To complete the connection, I have connected the mini-HDMI side of this cable into the Raspberry Pi and the HDMI side will be connected with an HDMI extender.

After connecting the HDMI to VGA converter, I can easily connect my VGA monitor with the Raspberry Pi 4.

Best Power Supply for Raspberry Pi 4

Of course, this is a power-hungry project. We are making a fully functional PC with the Raspberry Pi and most importantly we’re going to overclock it so, we at least need 5V 3 Amp power supply but unfortunately, I don’t have any so I stick with 5V 2 Amp one and you know that the performance of this machine will be limited for this.

Oh, one thing you have to remember; not only the power supply should be good but also the power cable you’re using should be rated properly to handle 3Amps of current otherwise the wire may heat up & may be got melted or maybe the Raspberry Pi can’t take the required power from the adapter.

Install the Operating System on the Raspberry Pi 4

After completing the hardware setup, we just need a micro-SD card to store the operating system that we’re going to use. Class 10 micro-SD card is definitely recommended for the performance.

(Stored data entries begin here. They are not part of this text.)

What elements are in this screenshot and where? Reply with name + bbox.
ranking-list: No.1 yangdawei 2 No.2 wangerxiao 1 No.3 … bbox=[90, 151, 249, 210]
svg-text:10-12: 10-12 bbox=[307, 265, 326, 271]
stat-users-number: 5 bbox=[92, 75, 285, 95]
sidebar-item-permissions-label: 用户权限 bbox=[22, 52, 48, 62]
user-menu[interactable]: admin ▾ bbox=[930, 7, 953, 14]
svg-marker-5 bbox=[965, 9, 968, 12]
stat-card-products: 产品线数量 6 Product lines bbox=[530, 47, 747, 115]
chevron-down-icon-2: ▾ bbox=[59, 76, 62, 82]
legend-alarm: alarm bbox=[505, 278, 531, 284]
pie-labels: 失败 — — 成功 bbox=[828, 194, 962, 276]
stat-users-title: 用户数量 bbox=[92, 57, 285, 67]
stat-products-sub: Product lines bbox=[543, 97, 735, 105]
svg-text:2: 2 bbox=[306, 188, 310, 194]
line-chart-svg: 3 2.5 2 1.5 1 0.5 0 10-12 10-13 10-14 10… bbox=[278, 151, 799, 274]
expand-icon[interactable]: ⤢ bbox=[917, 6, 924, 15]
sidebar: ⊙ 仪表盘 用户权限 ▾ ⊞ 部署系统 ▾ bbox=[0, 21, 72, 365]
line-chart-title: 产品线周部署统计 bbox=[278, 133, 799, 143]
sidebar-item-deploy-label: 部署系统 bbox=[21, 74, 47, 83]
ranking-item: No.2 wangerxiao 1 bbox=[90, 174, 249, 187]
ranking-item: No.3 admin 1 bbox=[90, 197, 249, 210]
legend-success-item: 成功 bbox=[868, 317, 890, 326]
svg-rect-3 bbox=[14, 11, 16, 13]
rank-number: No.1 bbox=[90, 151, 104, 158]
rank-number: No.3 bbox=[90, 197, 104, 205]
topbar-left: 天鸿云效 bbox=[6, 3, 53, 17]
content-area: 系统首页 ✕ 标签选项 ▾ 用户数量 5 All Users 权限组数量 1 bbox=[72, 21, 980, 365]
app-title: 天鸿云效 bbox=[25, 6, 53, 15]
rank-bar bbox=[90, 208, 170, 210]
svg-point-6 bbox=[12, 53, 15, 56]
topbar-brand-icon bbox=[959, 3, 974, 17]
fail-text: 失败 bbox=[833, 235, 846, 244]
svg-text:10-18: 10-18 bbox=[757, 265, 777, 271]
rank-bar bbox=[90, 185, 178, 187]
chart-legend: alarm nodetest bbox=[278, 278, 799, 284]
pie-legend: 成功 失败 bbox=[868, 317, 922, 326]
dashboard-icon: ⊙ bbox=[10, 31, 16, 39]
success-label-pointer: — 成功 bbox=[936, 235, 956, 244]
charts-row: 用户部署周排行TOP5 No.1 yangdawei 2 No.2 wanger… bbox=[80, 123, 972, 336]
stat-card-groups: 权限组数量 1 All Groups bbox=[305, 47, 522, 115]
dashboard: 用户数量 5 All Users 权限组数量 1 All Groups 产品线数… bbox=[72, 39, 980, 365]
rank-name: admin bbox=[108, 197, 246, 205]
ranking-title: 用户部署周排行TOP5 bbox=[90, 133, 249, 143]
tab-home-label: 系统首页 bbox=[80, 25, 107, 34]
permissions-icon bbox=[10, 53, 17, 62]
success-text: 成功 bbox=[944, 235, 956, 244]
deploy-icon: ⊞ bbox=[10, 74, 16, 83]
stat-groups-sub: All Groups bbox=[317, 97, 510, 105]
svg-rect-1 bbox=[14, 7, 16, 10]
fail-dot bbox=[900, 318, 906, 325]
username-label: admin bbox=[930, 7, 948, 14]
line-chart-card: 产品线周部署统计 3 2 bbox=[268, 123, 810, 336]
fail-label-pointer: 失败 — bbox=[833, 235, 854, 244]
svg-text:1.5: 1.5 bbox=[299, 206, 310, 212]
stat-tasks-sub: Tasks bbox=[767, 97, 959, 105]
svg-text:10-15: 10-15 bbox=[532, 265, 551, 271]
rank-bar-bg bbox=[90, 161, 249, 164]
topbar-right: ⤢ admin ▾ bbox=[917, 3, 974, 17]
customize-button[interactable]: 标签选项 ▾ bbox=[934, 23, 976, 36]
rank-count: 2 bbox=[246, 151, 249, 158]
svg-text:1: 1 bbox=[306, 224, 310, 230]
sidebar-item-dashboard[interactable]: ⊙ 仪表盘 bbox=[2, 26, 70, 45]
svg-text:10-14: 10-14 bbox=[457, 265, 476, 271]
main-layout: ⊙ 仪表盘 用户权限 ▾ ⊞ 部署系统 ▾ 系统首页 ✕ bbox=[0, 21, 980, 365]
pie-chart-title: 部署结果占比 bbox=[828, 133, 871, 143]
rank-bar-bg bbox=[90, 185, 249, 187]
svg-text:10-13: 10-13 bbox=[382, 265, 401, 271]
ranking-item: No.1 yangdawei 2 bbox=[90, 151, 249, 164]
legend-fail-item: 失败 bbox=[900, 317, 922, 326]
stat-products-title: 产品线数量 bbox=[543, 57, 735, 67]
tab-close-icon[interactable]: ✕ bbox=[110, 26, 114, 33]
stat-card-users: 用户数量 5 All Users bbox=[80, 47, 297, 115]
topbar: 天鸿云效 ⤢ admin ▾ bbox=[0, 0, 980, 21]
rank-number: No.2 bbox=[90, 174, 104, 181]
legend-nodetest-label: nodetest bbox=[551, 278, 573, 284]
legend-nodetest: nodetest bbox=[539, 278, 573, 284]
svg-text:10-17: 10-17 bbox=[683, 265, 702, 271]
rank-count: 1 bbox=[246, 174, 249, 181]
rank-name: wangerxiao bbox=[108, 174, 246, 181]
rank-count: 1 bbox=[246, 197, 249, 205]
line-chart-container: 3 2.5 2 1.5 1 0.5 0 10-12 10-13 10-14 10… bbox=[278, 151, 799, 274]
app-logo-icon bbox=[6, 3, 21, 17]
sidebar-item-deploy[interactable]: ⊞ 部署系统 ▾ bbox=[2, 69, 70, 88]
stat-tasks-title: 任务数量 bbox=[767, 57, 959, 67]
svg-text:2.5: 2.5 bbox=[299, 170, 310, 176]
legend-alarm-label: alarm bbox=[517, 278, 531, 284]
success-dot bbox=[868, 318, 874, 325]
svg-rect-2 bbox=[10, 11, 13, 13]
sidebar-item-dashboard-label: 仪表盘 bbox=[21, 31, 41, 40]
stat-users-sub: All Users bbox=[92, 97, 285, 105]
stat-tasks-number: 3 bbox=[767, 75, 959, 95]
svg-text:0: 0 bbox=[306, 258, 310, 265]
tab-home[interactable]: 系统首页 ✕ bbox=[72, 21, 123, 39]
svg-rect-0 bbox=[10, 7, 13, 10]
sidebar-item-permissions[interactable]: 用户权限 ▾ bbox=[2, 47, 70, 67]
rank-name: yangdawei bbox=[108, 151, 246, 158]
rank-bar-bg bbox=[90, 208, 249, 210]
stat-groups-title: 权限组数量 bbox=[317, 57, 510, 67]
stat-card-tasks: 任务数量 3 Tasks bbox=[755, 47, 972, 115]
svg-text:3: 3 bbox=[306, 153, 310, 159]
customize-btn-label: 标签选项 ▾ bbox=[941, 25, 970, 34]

Choosing the Operating System:

Pick up the correct operating system that doesn’t load the Raspberry Pi too much, can provide good performance and can handle all the daily-to-daily tasks. So, after doing a bit of research and trying some of the operating systems, I have decided to use Twister OS for this project.

If you’re a Windows or Mac user, you can’t feel any problem using the OS. It uses these two most popular operating system’s themes for the user’s convenience.

Installing Twister OS on Raspberry Pi 4

The installation process is pretty simple and straightforward. Visit Twister OS.com which is the official website of this OS. Go to the download section and download the latest release. It takes some time to complete. In the meantime, we need to ready our SD card so I just insert the micro-SD card to my computer and format it with ‘SD card formatter‘.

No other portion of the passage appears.